La falta de objetivos realizables y el desinterés de la opinión pública, que siempre está lista para maldecir en el comedor ante cada noticia, sea un secuestro o una masacre ocurridas en medio de las mesas desplegadas con eternos discursos, así como el físico miedo exacerbado en la violencia, llevaron a esa misma opinión, dirigida con gran habilidad, a los brazos del salvador de la patria, que no ameritará comentarios, excepto el de que ha fracasado.

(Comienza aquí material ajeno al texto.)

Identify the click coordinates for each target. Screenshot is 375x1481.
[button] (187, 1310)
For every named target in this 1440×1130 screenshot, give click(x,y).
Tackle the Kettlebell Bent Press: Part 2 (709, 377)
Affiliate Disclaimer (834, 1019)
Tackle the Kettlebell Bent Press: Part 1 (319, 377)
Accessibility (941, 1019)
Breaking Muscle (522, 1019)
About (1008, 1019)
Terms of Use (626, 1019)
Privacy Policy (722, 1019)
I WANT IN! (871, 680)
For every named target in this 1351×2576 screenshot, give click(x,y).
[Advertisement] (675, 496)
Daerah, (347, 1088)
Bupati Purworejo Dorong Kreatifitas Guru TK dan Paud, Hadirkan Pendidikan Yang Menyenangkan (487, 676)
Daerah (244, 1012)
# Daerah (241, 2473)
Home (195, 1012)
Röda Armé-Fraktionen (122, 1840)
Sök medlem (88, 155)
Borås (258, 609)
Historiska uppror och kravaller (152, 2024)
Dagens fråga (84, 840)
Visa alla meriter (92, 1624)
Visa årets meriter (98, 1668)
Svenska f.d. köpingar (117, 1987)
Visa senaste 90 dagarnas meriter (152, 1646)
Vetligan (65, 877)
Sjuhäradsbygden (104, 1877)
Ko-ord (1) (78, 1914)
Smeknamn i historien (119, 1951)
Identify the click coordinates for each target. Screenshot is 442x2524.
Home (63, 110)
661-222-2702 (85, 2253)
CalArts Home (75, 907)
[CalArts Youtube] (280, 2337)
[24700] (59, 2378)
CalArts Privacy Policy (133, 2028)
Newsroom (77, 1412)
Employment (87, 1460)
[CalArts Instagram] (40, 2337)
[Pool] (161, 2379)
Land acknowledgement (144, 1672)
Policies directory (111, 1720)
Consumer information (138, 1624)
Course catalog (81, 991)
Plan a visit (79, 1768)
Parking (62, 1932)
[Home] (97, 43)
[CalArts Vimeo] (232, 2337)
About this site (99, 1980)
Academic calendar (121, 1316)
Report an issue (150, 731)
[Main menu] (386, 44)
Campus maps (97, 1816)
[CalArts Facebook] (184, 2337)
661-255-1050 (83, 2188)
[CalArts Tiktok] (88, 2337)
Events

Desde hace casi cien años, aquellos campesinos han seguido replegándose en el éxodo de la historia, como brotes enterrados en el presente y su beligerancia política se impone por encima de cuestiones morales, como que han pretendido subvertir el orden institucional con las armas y más allá de los principios éticos de la guerra, fenómeno que solo se explica por la falta de escrúpulos de ella, por el pleonasmo. La práctica del secuestro, las bombas y otros delitos de la guerrilla son cicatrices en la memoria colombiana, así el maquillaje oculte otras marcas de semejante o peor calaña.
Sin embargo, como nada peor se puede esperar y las perspectivas de aquellos que se han aprovechado de esta guerra son aciagas, sólo esperamos que con el diálogo, mujeres y hombres de Colombia, vénganos la paz.